▸ **Entries shown**
________
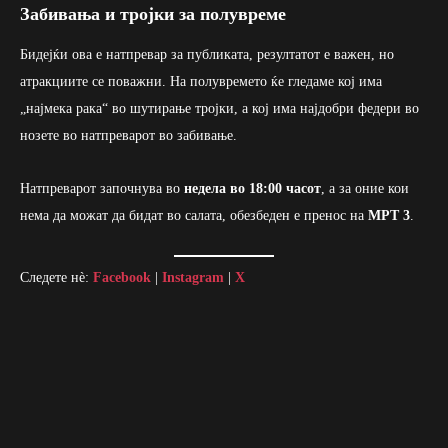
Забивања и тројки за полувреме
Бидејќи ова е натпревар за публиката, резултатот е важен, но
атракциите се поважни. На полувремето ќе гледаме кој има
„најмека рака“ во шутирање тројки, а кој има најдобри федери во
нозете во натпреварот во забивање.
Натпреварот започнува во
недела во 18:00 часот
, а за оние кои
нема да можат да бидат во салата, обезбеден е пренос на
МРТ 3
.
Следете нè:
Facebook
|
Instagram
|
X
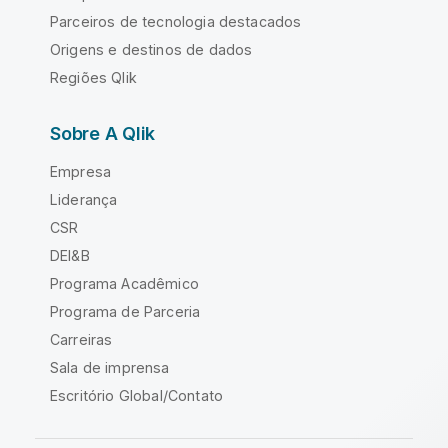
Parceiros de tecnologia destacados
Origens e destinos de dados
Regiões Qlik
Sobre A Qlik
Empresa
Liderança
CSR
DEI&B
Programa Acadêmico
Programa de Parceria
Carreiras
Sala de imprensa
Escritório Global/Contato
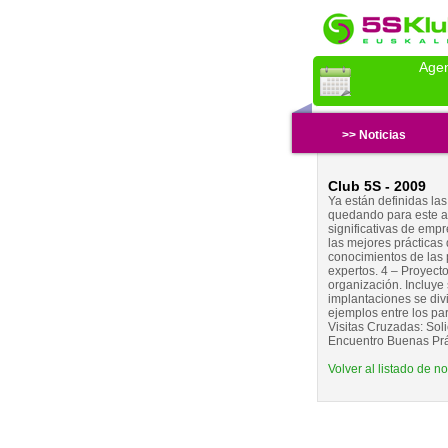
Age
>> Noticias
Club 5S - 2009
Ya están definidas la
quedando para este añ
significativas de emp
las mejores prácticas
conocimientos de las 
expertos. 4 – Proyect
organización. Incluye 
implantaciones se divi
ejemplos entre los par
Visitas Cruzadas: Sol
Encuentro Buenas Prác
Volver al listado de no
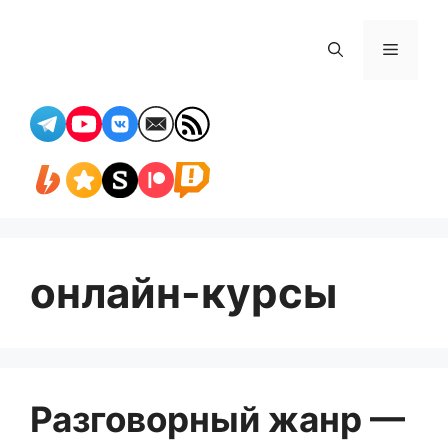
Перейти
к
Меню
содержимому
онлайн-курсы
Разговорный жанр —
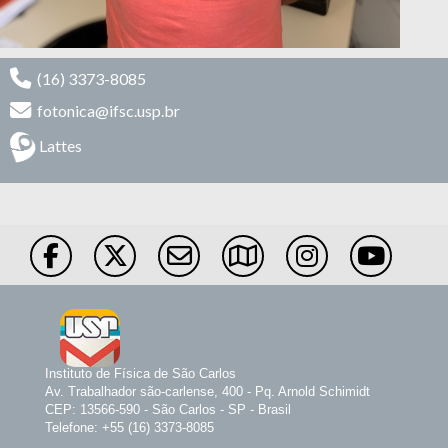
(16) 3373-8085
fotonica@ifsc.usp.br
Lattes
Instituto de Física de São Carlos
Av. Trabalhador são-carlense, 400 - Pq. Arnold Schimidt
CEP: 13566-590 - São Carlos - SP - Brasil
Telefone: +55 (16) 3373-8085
________
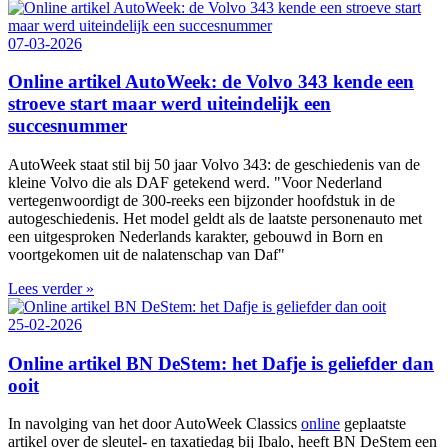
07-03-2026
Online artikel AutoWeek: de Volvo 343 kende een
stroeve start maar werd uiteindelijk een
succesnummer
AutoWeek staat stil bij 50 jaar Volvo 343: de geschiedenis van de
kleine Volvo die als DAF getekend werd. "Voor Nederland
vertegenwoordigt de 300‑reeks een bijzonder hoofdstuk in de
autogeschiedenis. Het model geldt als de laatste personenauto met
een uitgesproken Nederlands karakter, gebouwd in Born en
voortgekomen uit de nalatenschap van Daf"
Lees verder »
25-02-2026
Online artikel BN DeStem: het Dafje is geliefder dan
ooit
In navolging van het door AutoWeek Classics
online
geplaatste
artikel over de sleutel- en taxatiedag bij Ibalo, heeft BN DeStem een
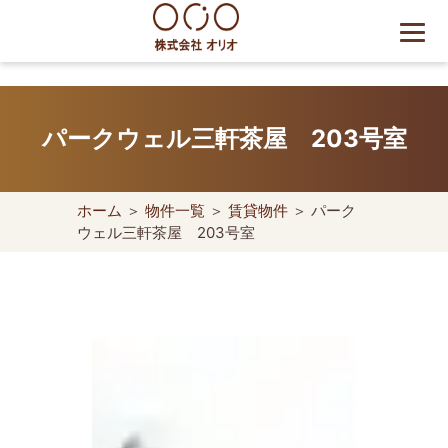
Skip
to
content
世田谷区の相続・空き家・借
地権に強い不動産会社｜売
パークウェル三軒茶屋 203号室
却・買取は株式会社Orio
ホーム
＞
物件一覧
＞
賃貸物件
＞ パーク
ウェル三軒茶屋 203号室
________
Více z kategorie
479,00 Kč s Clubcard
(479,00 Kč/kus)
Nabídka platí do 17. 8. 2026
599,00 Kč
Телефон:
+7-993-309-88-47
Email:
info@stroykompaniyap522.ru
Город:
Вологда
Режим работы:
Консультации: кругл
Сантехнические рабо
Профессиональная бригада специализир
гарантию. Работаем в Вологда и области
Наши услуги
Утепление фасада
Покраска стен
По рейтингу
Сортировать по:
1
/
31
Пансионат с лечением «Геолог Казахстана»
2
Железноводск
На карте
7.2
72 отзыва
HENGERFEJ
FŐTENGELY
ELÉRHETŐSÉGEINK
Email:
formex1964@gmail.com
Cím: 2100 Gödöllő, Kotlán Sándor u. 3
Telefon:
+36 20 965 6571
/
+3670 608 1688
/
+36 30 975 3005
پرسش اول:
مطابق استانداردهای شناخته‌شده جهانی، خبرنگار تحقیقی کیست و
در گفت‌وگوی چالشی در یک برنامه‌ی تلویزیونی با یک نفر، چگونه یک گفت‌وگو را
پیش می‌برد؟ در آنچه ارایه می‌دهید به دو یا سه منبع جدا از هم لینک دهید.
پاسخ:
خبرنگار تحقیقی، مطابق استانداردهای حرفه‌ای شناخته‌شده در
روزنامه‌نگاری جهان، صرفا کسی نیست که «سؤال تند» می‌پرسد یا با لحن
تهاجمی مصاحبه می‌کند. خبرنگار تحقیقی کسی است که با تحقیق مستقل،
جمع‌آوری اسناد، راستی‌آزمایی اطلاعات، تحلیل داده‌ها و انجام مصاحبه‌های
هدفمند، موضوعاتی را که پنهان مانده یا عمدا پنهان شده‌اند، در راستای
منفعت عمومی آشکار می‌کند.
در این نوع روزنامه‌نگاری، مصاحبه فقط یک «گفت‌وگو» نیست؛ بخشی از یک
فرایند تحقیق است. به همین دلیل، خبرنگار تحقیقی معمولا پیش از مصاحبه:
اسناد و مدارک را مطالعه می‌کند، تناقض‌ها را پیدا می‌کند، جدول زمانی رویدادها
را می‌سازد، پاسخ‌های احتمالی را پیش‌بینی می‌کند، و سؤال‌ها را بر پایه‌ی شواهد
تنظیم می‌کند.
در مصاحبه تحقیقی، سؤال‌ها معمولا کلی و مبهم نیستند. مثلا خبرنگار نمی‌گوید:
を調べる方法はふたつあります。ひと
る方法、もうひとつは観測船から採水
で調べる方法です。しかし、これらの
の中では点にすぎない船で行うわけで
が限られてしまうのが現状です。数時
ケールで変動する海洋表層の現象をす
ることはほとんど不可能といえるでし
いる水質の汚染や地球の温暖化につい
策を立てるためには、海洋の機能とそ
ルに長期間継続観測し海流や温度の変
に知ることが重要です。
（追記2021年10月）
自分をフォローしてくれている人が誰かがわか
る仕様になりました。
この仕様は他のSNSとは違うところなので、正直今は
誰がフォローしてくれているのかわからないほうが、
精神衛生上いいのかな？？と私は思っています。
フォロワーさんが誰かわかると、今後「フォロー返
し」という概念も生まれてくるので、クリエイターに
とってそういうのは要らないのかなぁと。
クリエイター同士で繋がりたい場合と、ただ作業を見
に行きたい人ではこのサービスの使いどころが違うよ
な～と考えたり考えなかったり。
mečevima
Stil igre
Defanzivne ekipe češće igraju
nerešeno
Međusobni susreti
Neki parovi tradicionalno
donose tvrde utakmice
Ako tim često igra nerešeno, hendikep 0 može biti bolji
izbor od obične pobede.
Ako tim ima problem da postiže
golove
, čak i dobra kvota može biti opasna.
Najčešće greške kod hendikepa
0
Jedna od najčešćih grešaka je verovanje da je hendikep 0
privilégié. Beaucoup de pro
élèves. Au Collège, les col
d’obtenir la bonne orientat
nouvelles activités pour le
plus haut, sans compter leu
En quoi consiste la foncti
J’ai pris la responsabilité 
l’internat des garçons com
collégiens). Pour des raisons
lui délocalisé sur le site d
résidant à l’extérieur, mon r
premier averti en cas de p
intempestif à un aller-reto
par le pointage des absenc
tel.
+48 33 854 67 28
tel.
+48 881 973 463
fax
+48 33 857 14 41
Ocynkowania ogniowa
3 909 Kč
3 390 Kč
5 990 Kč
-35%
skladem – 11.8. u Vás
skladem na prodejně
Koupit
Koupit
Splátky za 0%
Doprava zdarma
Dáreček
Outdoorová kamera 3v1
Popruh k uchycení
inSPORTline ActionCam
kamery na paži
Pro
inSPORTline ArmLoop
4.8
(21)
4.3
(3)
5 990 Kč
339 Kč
________
▸ **Exercise brief**
All lines with the word "تحقیقی" need to be copied from the data above.

▸ **Task response**
مطابق استانداردهای شناخته‌شده جهانی، خبرنگار تحقیقی کیست و
خبرنگار تحقیقی، مطابق استانداردهای حرفه‌ای شناخته‌شده در
تهاجمی مصاحبه می‌کند. خبرنگار تحقیقی کسی است که با تحقیق مستقل،
فرایند تحقیق است. به همین دلیل، خبرنگار تحقیقی معمولا پیش از مصاحبه:
در مصاحبه تحقیقی، سؤال‌ها معمولا کلی و مبهم نیستند. مثلا خبرنگار نمی‌گوید:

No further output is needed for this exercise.